- Problem details -
How many lines below hold the string "forward"? Report that number alone.

- Task material -
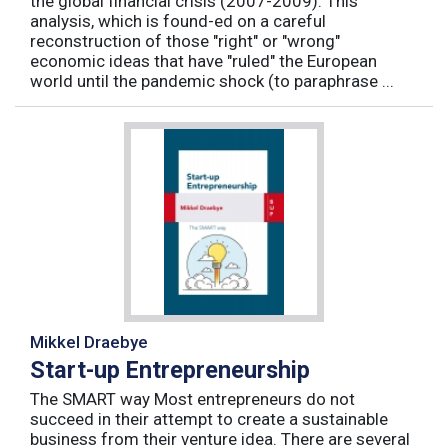
the global financial crisis (2007-2009). This
analysis, which is found-ed on a careful
reconstruction of those "right" or "wrong"
economic ideas that have "ruled" the European
world until the pandemic shock (to paraphrase ...
Mikkel Draebye
Start-up Entrepreneurship
The SMART way Most entrepreneurs do not
succeed in their attempt to create a sustainable
business from their venture idea. There are several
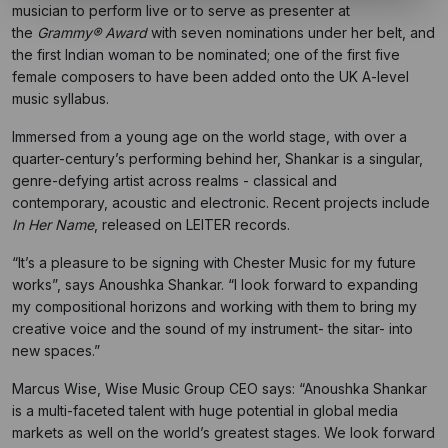
musician to perform live or to serve as presenter at
the
Grammy® Award
with seven nominations under her belt, and
the first Indian woman to be nominated; one of the first five
female composers to have been added onto the UK A-level
music syllabus.
Immersed from a young age on the world stage, with over a
quarter-century’s performing behind her, Shankar is a singular,
genre-defying artist across realms - classical and
contemporary, acoustic and electronic. Recent projects include
In Her Name
, released on LEITER records.
“It’s a pleasure to be signing with Chester Music for my future
works”, says Anoushka Shankar. “I look forward to expanding
my compositional horizons and working with them to bring my
creative voice and the sound of my instrument- the sitar- into
new spaces.”
Marcus Wise, Wise Music Group CEO says: “Anoushka Shankar
is a multi-faceted talent with huge potential in global media
markets as well on the world’s greatest stages. We look forward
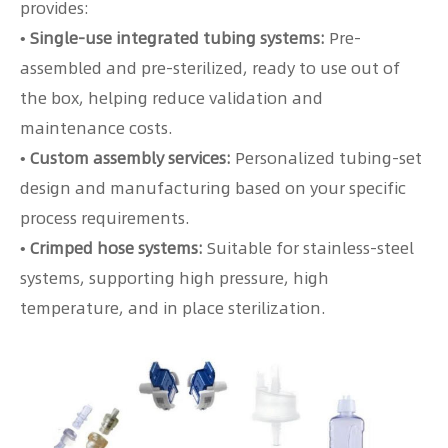
provides:
• Single-use integrated tubing systems:
Pre-
assembled and pre-sterilized, ready to use out of
the box, helping reduce validation and
maintenance costs.
• Custom assembly services:
Personalized tubing-set
design and manufacturing based on your specific
process requirements.
• Crimped hose systems:
Suitable for stainless-steel
systems, supporting high pressure, high
temperature, and in place sterilization.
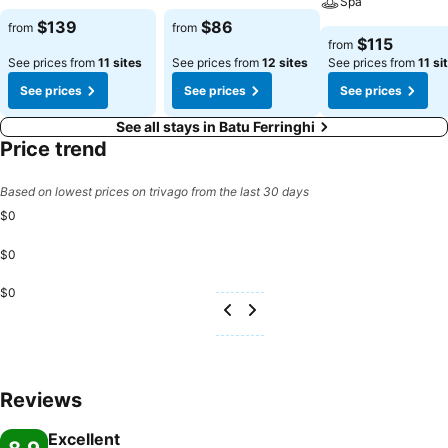
Spa
$139
$86
from
from
$115
from
See prices from
11 sites
See prices from
12 sites
See prices from
11 si
See prices
See prices
See prices
See all stays in Batu Ferringhi
Price trend
Based on lowest prices on trivago from the last 30 days
$0
$0
$0
Reviews
Excellent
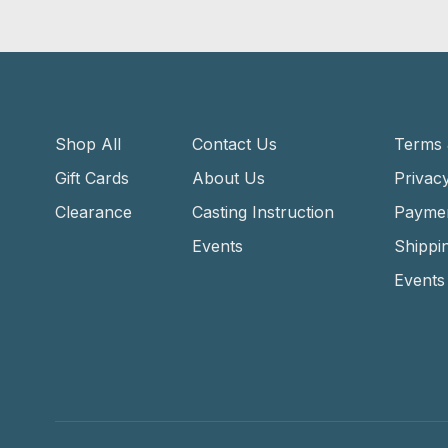
Shop All
Contact Us
Terms 
Gift Cards
About Us
Privacy
Clearance
Casting Instruction
Payme
Events
Shippi
Events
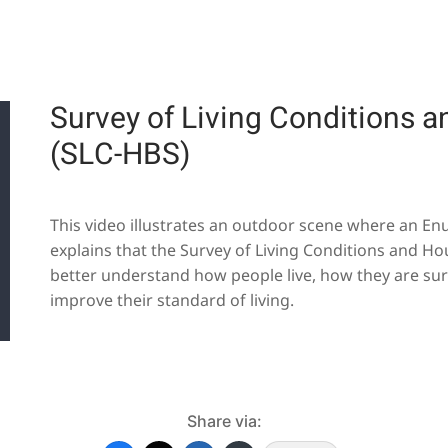
Survey of Living Conditions 
(SLC-HBS)
This video illustrates an outdoor scene where an Enu
explains that the Survey of Living Conditions and Ho
better understand how people live, how they are sur
improve their standard of living.
Share via:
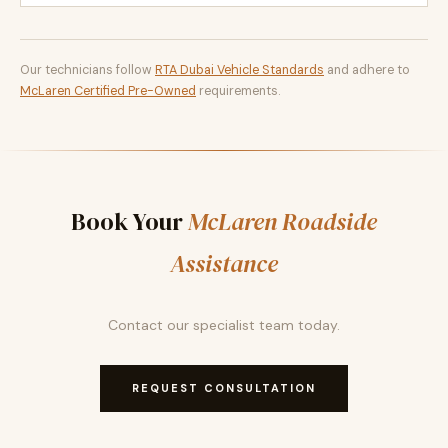
Our technicians follow
RTA Dubai Vehicle Standards
and adhere to
McLaren Certified Pre-Owned
requirements.
Book Your
McLaren Roadside
Assistance
Contact our specialist team today.
REQUEST CONSULTATION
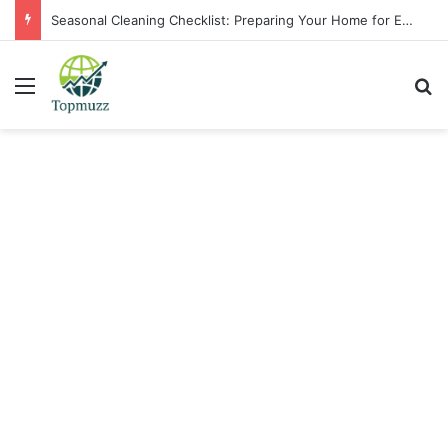
Seasonal Cleaning Checklist: Preparing Your Home for Every Season With Amenify
Menu
Se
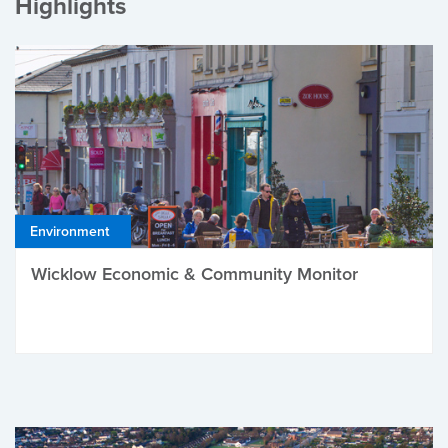
Highlights
Environment
Wicklow Economic & Community Monitor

- Output for this exercise -
2